[Required action]:
Your answer should consist of the lines in the following data that contain "header".
# # # # # # #
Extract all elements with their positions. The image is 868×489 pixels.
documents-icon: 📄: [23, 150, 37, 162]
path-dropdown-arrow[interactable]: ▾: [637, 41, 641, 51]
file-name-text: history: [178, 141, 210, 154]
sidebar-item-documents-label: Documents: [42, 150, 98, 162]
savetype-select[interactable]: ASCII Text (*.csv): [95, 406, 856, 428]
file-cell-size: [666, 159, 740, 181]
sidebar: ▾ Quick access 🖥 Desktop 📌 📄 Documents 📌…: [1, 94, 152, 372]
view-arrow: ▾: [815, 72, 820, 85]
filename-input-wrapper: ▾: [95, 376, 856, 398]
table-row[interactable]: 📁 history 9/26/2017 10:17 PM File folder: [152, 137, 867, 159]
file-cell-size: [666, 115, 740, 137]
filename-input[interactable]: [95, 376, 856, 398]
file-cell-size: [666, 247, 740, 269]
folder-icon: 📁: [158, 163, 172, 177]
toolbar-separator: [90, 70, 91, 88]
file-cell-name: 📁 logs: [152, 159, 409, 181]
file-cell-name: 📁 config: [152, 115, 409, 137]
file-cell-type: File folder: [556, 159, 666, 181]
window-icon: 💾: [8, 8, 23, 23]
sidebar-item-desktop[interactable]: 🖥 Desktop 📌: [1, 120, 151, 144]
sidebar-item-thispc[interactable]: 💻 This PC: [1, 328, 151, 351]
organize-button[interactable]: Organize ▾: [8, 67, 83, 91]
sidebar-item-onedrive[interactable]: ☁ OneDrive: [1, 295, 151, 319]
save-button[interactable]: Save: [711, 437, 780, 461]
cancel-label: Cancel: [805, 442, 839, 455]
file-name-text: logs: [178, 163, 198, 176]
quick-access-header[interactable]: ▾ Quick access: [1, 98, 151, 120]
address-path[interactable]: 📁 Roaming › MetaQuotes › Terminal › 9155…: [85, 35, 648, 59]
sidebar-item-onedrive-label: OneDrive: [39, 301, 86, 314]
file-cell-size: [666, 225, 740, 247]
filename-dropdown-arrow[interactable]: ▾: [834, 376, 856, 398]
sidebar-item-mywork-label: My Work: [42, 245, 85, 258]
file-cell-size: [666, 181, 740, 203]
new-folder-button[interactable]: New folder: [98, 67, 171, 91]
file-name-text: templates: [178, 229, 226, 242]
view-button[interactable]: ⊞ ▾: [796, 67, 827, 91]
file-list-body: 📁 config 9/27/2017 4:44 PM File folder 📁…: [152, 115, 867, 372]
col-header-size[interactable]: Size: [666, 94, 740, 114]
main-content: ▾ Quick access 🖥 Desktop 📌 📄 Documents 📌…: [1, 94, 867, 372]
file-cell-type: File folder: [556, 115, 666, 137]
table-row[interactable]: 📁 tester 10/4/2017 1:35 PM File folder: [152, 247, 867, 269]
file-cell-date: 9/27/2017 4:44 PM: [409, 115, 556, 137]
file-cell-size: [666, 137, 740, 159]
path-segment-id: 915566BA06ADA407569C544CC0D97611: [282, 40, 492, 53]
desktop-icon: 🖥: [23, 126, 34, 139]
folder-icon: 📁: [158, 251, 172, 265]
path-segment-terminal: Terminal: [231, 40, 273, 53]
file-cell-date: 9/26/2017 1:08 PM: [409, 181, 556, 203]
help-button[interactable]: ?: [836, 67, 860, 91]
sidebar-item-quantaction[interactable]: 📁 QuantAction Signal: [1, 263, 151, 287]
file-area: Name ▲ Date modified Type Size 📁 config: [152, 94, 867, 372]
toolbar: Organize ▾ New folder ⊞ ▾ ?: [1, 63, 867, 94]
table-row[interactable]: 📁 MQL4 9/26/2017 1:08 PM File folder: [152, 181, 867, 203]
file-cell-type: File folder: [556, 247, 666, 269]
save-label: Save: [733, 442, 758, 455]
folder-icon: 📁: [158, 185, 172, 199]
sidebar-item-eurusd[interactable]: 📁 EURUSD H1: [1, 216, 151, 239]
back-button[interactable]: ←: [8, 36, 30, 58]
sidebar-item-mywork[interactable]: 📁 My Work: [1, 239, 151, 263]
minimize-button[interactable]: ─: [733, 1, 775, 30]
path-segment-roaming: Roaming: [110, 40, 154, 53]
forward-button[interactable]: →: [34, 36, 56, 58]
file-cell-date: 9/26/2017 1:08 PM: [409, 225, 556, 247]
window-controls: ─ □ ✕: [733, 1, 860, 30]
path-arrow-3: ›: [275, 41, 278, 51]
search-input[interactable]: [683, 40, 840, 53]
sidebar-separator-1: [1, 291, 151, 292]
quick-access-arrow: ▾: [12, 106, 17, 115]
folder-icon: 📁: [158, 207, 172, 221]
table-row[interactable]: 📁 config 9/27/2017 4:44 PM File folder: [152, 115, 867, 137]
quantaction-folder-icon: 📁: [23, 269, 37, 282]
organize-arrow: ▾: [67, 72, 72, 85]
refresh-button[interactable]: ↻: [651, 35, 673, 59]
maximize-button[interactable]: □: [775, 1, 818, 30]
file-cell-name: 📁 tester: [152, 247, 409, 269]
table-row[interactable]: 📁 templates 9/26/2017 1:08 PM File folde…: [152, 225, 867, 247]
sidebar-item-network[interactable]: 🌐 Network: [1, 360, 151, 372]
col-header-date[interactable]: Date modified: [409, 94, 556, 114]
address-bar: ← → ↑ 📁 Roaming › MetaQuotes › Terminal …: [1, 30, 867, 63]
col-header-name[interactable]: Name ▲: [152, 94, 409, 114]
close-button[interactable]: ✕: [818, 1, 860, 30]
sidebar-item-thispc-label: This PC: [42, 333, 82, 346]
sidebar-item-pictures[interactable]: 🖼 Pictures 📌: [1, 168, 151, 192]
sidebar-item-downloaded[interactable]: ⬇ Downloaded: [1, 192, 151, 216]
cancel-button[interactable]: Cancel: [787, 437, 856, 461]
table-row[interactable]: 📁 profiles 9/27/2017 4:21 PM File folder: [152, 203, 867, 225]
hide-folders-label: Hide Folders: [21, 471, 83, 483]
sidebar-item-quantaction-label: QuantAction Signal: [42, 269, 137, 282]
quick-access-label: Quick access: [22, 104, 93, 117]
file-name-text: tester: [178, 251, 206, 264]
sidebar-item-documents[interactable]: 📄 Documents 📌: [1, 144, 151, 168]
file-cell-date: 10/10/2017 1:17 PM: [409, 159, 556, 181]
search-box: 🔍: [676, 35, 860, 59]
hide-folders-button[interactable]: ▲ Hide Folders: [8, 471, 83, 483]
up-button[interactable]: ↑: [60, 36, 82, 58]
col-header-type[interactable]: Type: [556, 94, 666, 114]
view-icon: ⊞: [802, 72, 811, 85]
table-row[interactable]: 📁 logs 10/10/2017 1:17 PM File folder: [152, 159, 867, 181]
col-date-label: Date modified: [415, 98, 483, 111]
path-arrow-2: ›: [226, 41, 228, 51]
# # # # # # #
[Output below]:
quick-access-header[interactable]: ▾ Quick access: [1, 98, 151, 120]
col-header-size[interactable]: Size: [666, 94, 740, 114]
col-header-date[interactable]: Date modified: [409, 94, 556, 114]
col-header-name[interactable]: Name ▲: [152, 94, 409, 114]
col-header-type[interactable]: Type: [556, 94, 666, 114]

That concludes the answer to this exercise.